- WHAT YOU WILL DO
Copy each line below in which the string "oktobra" appears.
Top of DATA SUPPLIED
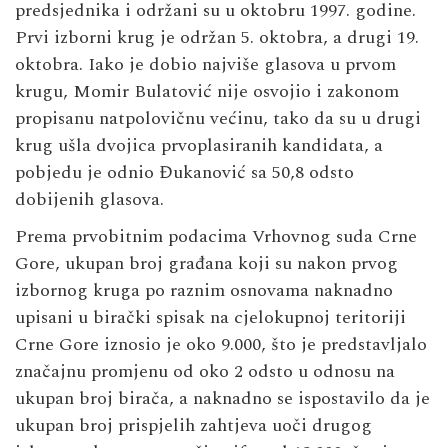
predsjednika i održani su u oktobru 1997. godine.
Prvi izborni krug je održan 5. oktobra, a drugi 19.
oktobra. Iako je dobio najviše glasova u prvom
krugu, Momir Bulatović nije osvojio i zakonom
propisanu natpolovičnu većinu, tako da su u drugi
krug ušla dvojica prvoplasiranih kandidata, a
pobjedu je odnio Đukanović sa 50,8 odsto
dobijenih glasova.
Prema prvobitnim podacima Vrhovnog suda Crne
Gore, ukupan broj građana koji su nakon prvog
izbornog kruga po raznim osnovama naknadno
upisani u birački spisak na cjelokupnoj teritoriji
Crne Gore iznosio je oko 9.000, što je predstavljalo
značajnu promjenu od oko 2 odsto u odnosu na
ukupan broj birača, a naknadno se ispostavilo da je
ukupan broj prispjelih zahtjeva uoči drugog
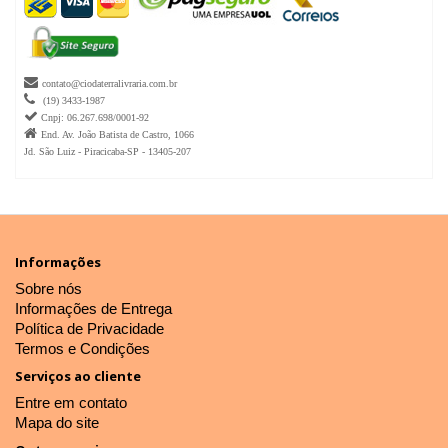

contato@ciodaterralivraria.com.br

(19) 3433-1987

Cnpj: 06.267.698/0001-92

End. Av. João Batista de Castro, 1066
Jd. São Luiz - Piracicaba-SP - 13405-207
Informações
Sobre nós
Informações de Entrega
Política de Privacidade
Termos e Condições
Serviços ao cliente
Entre em contato
Mapa do site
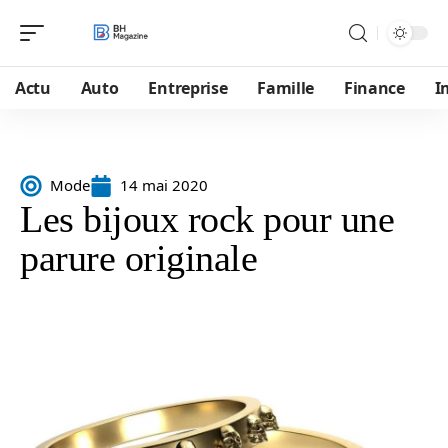
Actu
Auto
Entreprise
Famille
Finance
I
Mode
14 mai 2020
Les bijoux rock pour une
parure originale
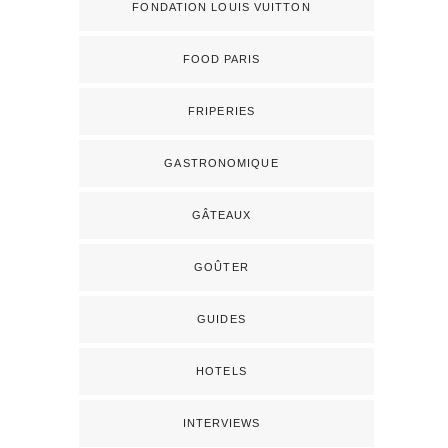
FONDATION LOUIS VUITTON
FOOD PARIS
FRIPERIES
GASTRONOMIQUE
GÂTEAUX
GOÛTER
GUIDES
HOTELS
INTERVIEWS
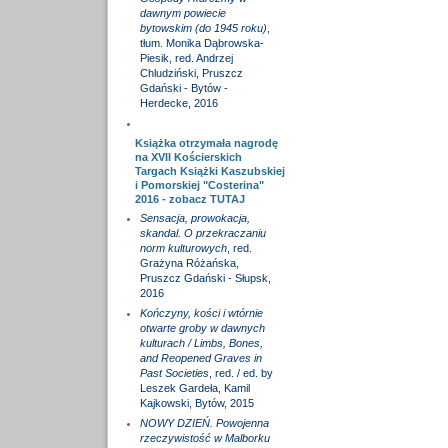
dawnym powiecie
bytowskim (do 1945 roku)
,
tłum. Monika Dąbrowska-
Piesik, red. Andrzej
Chludziński, Pruszcz
Gdański - Bytów -
Herdecke, 2016
Książka otrzymała nagrodę
na XVII Kościerskich
Targach Książki Kaszubskiej
i Pomorskiej "Costerina"
2016 - zobacz
TUTAJ
Sensacja, prowokacja,
skandal. O przekraczaniu
norm kulturowych
, red.
Grażyna Różańska,
Pruszcz Gdański - Słupsk,
2016
Kończyny, kości i wtórnie
otwarte groby w dawnych
kulturach / Limbs, Bones,
and Reopened Graves in
Past Societies
, red. / ed. by
Leszek Gardeła, Kamil
Kajkowski, Bytów, 2015
NOWY DZIEŃ. Powojenna
rzeczywistość w Malborku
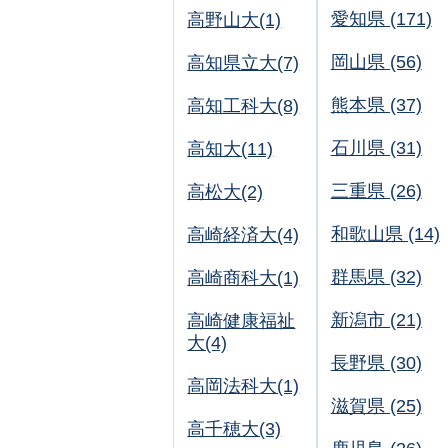
愛知県 (171)
高野山大(1)
岡山県 (56)
高知県立大(7)
熊本県 (37)
高知工科大(8)
石川県 (31)
高知大(11)
三重県 (26)
高松大(2)
和歌山県 (14)
高崎経済大(4)
群馬県 (32)
高崎商科大(1)
新潟市 (21)
高崎健康福祉
大(4)
長野県 (30)
高岡法科大(1)
滋賀県 (25)
高千穂大(3)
Bottom of DATA SUPPLIED
- RESULT OF THIS EXERCISE
Prvi izborni krug je održan 5. oktobra, a drugi 19.
oktobra. Iako je dobio najviše glasova u prvom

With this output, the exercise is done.